As mudanças estão previstas no PLP 469/09 (que propõe alteração complementar do Código Tributário Nacional) e os Projetos de Lei 5.080/09 (que trata da cobrança administrativa da dívida ativa da Fazenda Pública) e 5.982/09 (que versa sobre transação tributária). Se aprovadas, os procuradores da Receita Federal ganham novas atribuições para penhorar bens antes do ajuizamento da execução fiscal, sem necessidade de autorização judicial.

Daniela Gusmão explica que o arresto e a penhora de bens sem a interferência de um juiz, que é considerado um mediador, cerceiam o direito de defesa do contribuinte ao retirar da Justiça o seu dever de nortear a relação entre o cidadão e o Fisco. A patente redução das competências judiciais prevista nos projetos de lei é grave por dar acesso ao Fisco de todos os dados financeiros e patrimoniais dos contribuintes, sendo certo que os oficiais de Fazenda Pública terão poderes, inclusive, de arrombamento.

Ela avalia que a mudança pode trazer danos para o país ao entender quer o cerceamento de defesa aumenta a insegurança jurídica. A ausência de um Código Tributário que apresente regras claras pode se tornar uma barreira para atrair novos investimentos. “Hoje, o fomentador de riqueza e renda são os investidores”, endossa.

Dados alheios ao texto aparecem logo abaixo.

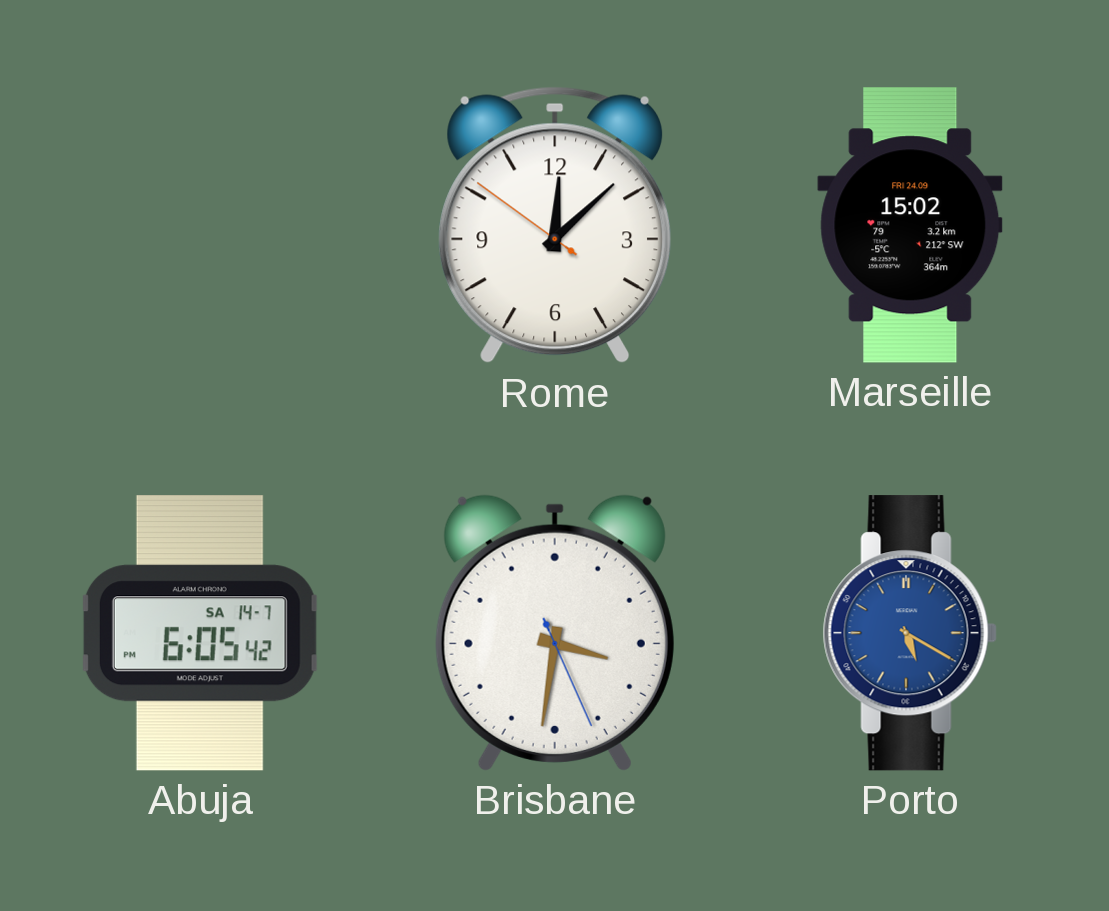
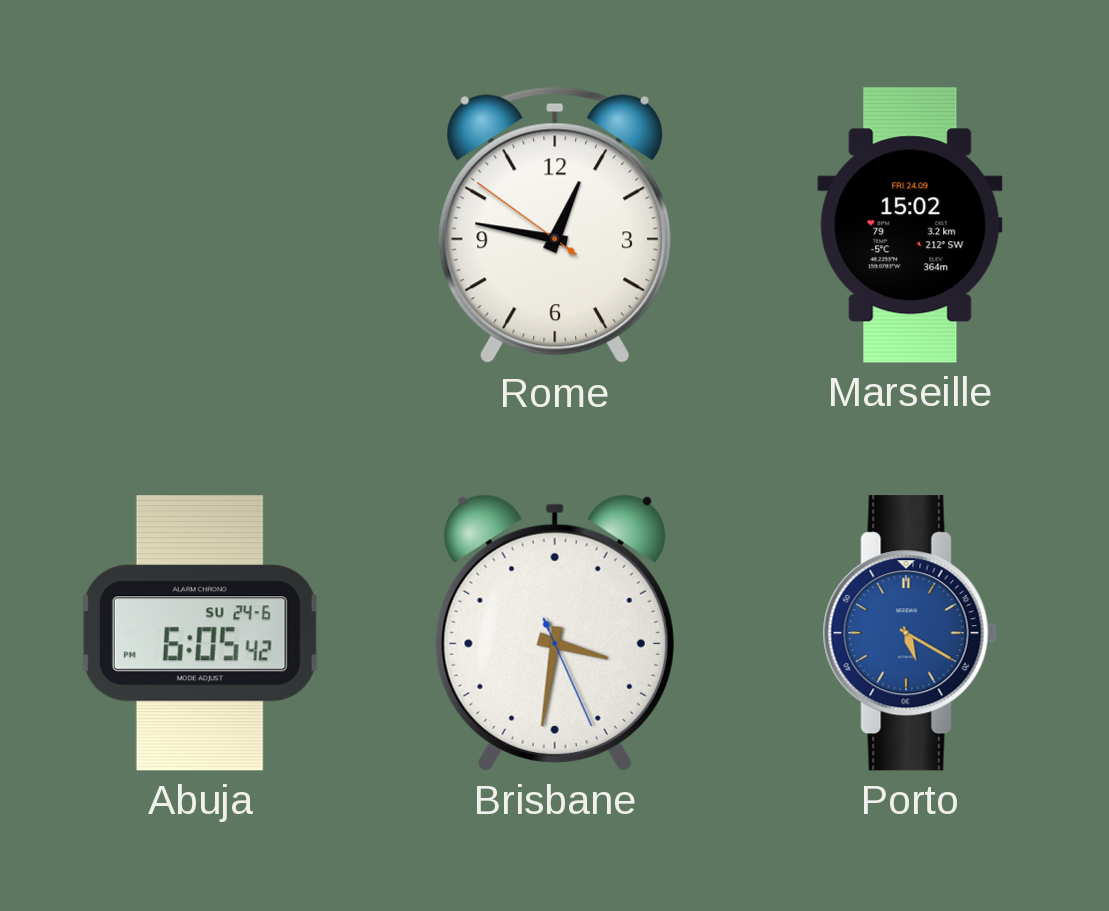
Rome: 12:07 -> 12:46
Abuja date: SA 14-7 -> SU 24-6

Com uma atuação intensa desde 2007, a comissão é também autora do Código de Defesa do Contribuinte que tramita na Câmara dos vereadores do Rio. Segundo a presidente, o conjunto de regras já obteve uma primeira aprovação, mas deve levar, em média, dois anos para entrar em vigor. O próximo passo é levar para âmbito estadual, e em seguida, federal. “O Código visa efetivar os direitos e deveres dos contribuinte e nortear a fiscalização”, explica.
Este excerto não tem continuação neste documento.